Westerners may find our portions less than what they are used to back home, and Europeans may find weird our habit of using both fork and spoon at every meal, but there is certainly no denying that Filipino cuisine is one of the most palatable foods anywhere in the world.
Filipino families are bonded at the dinner table, where food is enjoyed and stories are exchanged. So if you ever find yourself Philippines-bound one of these days, be sure to take these tips to heart in order to get your fill of authentic Pinoy cooking:
Dunk it in dipping sauce.
Filipinos are fond of dipping their food into a variety of sauces and flavourings that differ in color, texture, and taste. There’s the ever-present soy sauce-calamnsi (that can be spiked with a few pieces of crushed chilli peppers), fish sauce (it does smell odd but it goes down really good), and vinegar with crushed garlic (best for barbecue). We love to layer flavor over flavor, hence the variety of dips and sauces that accompany every meal.
When in the Philippines, don’t be afraid to try something exotic for a change. Try our day-old chick, popularly known as balut, or the suspiciously black but surprisingly good dinuguan or blood stew. We take pride in turning the most banal ingredients into something totally mouth-watering.
Learn to Eat with your Hands.
The earliest Filipinos did not have metal forks and spoons to eat with, so they simply ate with their bare hands. Today, you will still see lots of Pinoys tucking into their food with fingers instead of utensils. It’s not a barbaric form of eating—it’s just simply one of the cultural curiosities that have survived centuries of colonization.
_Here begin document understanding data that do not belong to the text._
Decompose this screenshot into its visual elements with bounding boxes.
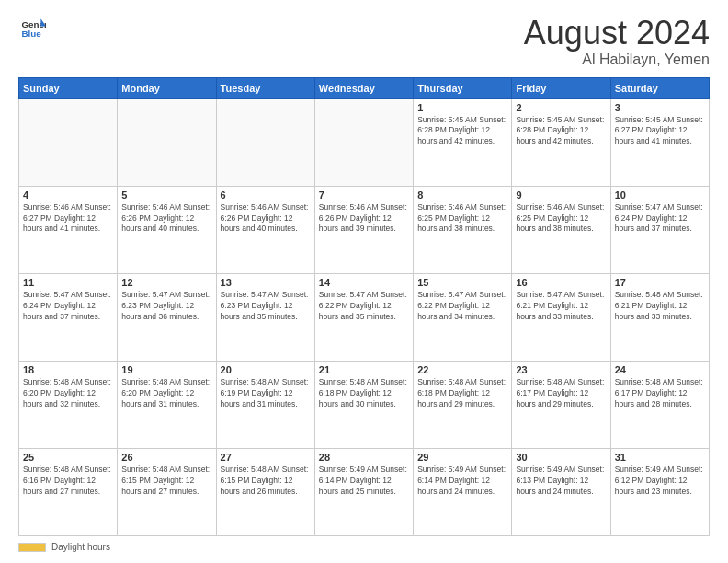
week-row-4: 18Sunrise: 5:48 AM Sunset: 6:20 PM Dayli…	[19, 361, 710, 448]
day-number: 23	[516, 364, 606, 375]
day-number: 17	[615, 277, 705, 288]
day-number: 28	[319, 452, 409, 463]
calendar-cell: 9Sunrise: 5:46 AM Sunset: 6:25 PM Daylig…	[512, 186, 610, 273]
calendar-cell: 2Sunrise: 5:45 AM Sunset: 6:28 PM Daylig…	[512, 98, 610, 186]
day-number: 2	[516, 102, 606, 113]
weekday-header-saturday: Saturday	[610, 77, 709, 98]
calendar-cell: 24Sunrise: 5:48 AM Sunset: 6:17 PM Dayli…	[610, 361, 709, 448]
day-number: 10	[615, 190, 705, 201]
calendar-cell: 15Sunrise: 5:47 AM Sunset: 6:22 PM Dayli…	[414, 273, 512, 361]
day-number: 19	[121, 364, 211, 375]
day-number: 3	[615, 102, 705, 113]
day-info: Sunrise: 5:48 AM Sunset: 6:20 PM Dayligh…	[121, 377, 211, 410]
calendar-cell: 20Sunrise: 5:48 AM Sunset: 6:19 PM Dayli…	[216, 361, 314, 448]
day-number: 4	[23, 190, 113, 201]
day-info: Sunrise: 5:48 AM Sunset: 6:21 PM Dayligh…	[615, 290, 705, 323]
weekday-header-wednesday: Wednesday	[314, 77, 413, 98]
calendar-cell: 12Sunrise: 5:47 AM Sunset: 6:23 PM Dayli…	[118, 273, 216, 361]
day-info: Sunrise: 5:49 AM Sunset: 6:12 PM Dayligh…	[615, 465, 705, 498]
day-info: Sunrise: 5:46 AM Sunset: 6:27 PM Dayligh…	[23, 202, 113, 236]
svg-text:Blue: Blue	[21, 29, 41, 39]
calendar-cell: 16Sunrise: 5:47 AM Sunset: 6:21 PM Dayli…	[512, 273, 610, 361]
day-info: Sunrise: 5:48 AM Sunset: 6:18 PM Dayligh…	[417, 377, 507, 410]
logo-icon: General Blue	[20, 15, 46, 40]
day-info: Sunrise: 5:45 AM Sunset: 6:27 PM Dayligh…	[615, 115, 705, 148]
month-title: August 2024	[524, 15, 710, 52]
day-number: 26	[121, 452, 211, 463]
calendar-cell: 14Sunrise: 5:47 AM Sunset: 6:22 PM Dayli…	[314, 273, 413, 361]
calendar-cell: 7Sunrise: 5:46 AM Sunset: 6:26 PM Daylig…	[314, 186, 413, 273]
day-info: Sunrise: 5:47 AM Sunset: 6:22 PM Dayligh…	[319, 290, 409, 323]
day-info: Sunrise: 5:48 AM Sunset: 6:15 PM Dayligh…	[221, 465, 311, 498]
footer-note: Daylight hours	[18, 542, 710, 552]
day-number: 15	[417, 277, 507, 288]
calendar-cell	[314, 98, 413, 186]
day-number: 29	[417, 452, 507, 463]
day-info: Sunrise: 5:49 AM Sunset: 6:13 PM Dayligh…	[516, 465, 606, 498]
day-number: 31	[615, 452, 705, 463]
calendar-cell: 4Sunrise: 5:46 AM Sunset: 6:27 PM Daylig…	[19, 186, 118, 273]
weekday-header-row: SundayMondayTuesdayWednesdayThursdayFrid…	[19, 77, 710, 98]
location-subtitle: Al Habilayn, Yemen	[524, 52, 710, 68]
day-info: Sunrise: 5:47 AM Sunset: 6:21 PM Dayligh…	[516, 290, 606, 323]
day-info: Sunrise: 5:46 AM Sunset: 6:26 PM Dayligh…	[121, 202, 211, 236]
day-info: Sunrise: 5:45 AM Sunset: 6:28 PM Dayligh…	[417, 115, 507, 148]
day-info: Sunrise: 5:46 AM Sunset: 6:26 PM Dayligh…	[319, 202, 409, 236]
day-number: 12	[121, 277, 211, 288]
week-row-2: 4Sunrise: 5:46 AM Sunset: 6:27 PM Daylig…	[19, 186, 710, 273]
day-info: Sunrise: 5:46 AM Sunset: 6:25 PM Dayligh…	[516, 202, 606, 236]
day-info: Sunrise: 5:48 AM Sunset: 6:18 PM Dayligh…	[319, 377, 409, 410]
weekday-header-thursday: Thursday	[414, 77, 512, 98]
day-info: Sunrise: 5:47 AM Sunset: 6:24 PM Dayligh…	[23, 290, 113, 323]
week-row-1: 1Sunrise: 5:45 AM Sunset: 6:28 PM Daylig…	[19, 98, 710, 186]
header: General Blue August 2024 Al Habilayn, Ye…	[18, 15, 710, 68]
calendar-cell: 27Sunrise: 5:48 AM Sunset: 6:15 PM Dayli…	[216, 448, 314, 535]
daylight-label: Daylight hours	[51, 542, 110, 552]
calendar-cell: 3Sunrise: 5:45 AM Sunset: 6:27 PM Daylig…	[610, 98, 709, 186]
calendar-cell	[216, 98, 314, 186]
calendar-cell: 21Sunrise: 5:48 AM Sunset: 6:18 PM Dayli…	[314, 361, 413, 448]
day-number: 25	[23, 452, 113, 463]
day-info: Sunrise: 5:49 AM Sunset: 6:14 PM Dayligh…	[417, 465, 507, 498]
calendar-cell: 29Sunrise: 5:49 AM Sunset: 6:14 PM Dayli…	[414, 448, 512, 535]
calendar-cell: 26Sunrise: 5:48 AM Sunset: 6:15 PM Dayli…	[118, 448, 216, 535]
calendar-cell	[19, 98, 118, 186]
weekday-header-sunday: Sunday	[19, 77, 118, 98]
day-number: 9	[516, 190, 606, 201]
day-info: Sunrise: 5:47 AM Sunset: 6:23 PM Dayligh…	[121, 290, 211, 323]
daylight-bar-icon	[18, 543, 46, 552]
calendar-cell: 18Sunrise: 5:48 AM Sunset: 6:20 PM Dayli…	[19, 361, 118, 448]
day-number: 1	[417, 102, 507, 113]
day-info: Sunrise: 5:49 AM Sunset: 6:14 PM Dayligh…	[319, 465, 409, 498]
day-info: Sunrise: 5:47 AM Sunset: 6:24 PM Dayligh…	[615, 202, 705, 236]
calendar-cell: 13Sunrise: 5:47 AM Sunset: 6:23 PM Dayli…	[216, 273, 314, 361]
calendar-cell: 30Sunrise: 5:49 AM Sunset: 6:13 PM Dayli…	[512, 448, 610, 535]
calendar-cell: 22Sunrise: 5:48 AM Sunset: 6:18 PM Dayli…	[414, 361, 512, 448]
calendar-cell: 5Sunrise: 5:46 AM Sunset: 6:26 PM Daylig…	[118, 186, 216, 273]
day-number: 14	[319, 277, 409, 288]
day-number: 13	[221, 277, 311, 288]
weekday-header-monday: Monday	[118, 77, 216, 98]
calendar-cell: 25Sunrise: 5:48 AM Sunset: 6:16 PM Dayli…	[19, 448, 118, 535]
day-info: Sunrise: 5:48 AM Sunset: 6:16 PM Dayligh…	[23, 465, 113, 498]
calendar-cell: 1Sunrise: 5:45 AM Sunset: 6:28 PM Daylig…	[414, 98, 512, 186]
day-number: 16	[516, 277, 606, 288]
day-number: 22	[417, 364, 507, 375]
day-info: Sunrise: 5:48 AM Sunset: 6:15 PM Dayligh…	[121, 465, 211, 498]
day-info: Sunrise: 5:46 AM Sunset: 6:26 PM Dayligh…	[221, 202, 311, 236]
calendar-cell: 17Sunrise: 5:48 AM Sunset: 6:21 PM Dayli…	[610, 273, 709, 361]
day-number: 5	[121, 190, 211, 201]
day-info: Sunrise: 5:48 AM Sunset: 6:19 PM Dayligh…	[221, 377, 311, 410]
day-number: 21	[319, 364, 409, 375]
day-info: Sunrise: 5:48 AM Sunset: 6:17 PM Dayligh…	[615, 377, 705, 410]
day-number: 8	[417, 190, 507, 201]
weekday-header-friday: Friday	[512, 77, 610, 98]
calendar-cell: 31Sunrise: 5:49 AM Sunset: 6:12 PM Dayli…	[610, 448, 709, 535]
week-row-3: 11Sunrise: 5:47 AM Sunset: 6:24 PM Dayli…	[19, 273, 710, 361]
day-number: 7	[319, 190, 409, 201]
weekday-header-tuesday: Tuesday	[216, 77, 314, 98]
day-number: 6	[221, 190, 311, 201]
day-info: Sunrise: 5:47 AM Sunset: 6:23 PM Dayligh…	[221, 290, 311, 323]
calendar-cell: 8Sunrise: 5:46 AM Sunset: 6:25 PM Daylig…	[414, 186, 512, 273]
page: General Blue August 2024 Al Habilayn, Ye…	[0, 0, 728, 563]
Surprise yourself with rice.
Pinoys eat rice for lunch, breakfast, and dinner. Sometimes we also have rice-based snacks in between full meals for that added boost of energy. There is an array of rice dishes you can try while you’re vacationing in the Philippines. Go for the kakanin, native delicacies that are made with different varieties of rice, such as biko, nilupak, puto bumbong or suman. Try the chocolate-flavored champorado and the Pinoy-style congee or lugaw.
Indulge your sweet tooth.
No meal is completely finished until you have taken a bite of something sweet. Take your pick from range of juicy tropical fruits like mangoes, coconut, bananas, watermelon, and pineapples. If you’re into non-fruit desserts, get the maja blanca, leche flan, halo-halo or macapuno. Each one is especially created to end a meal on a sweet note.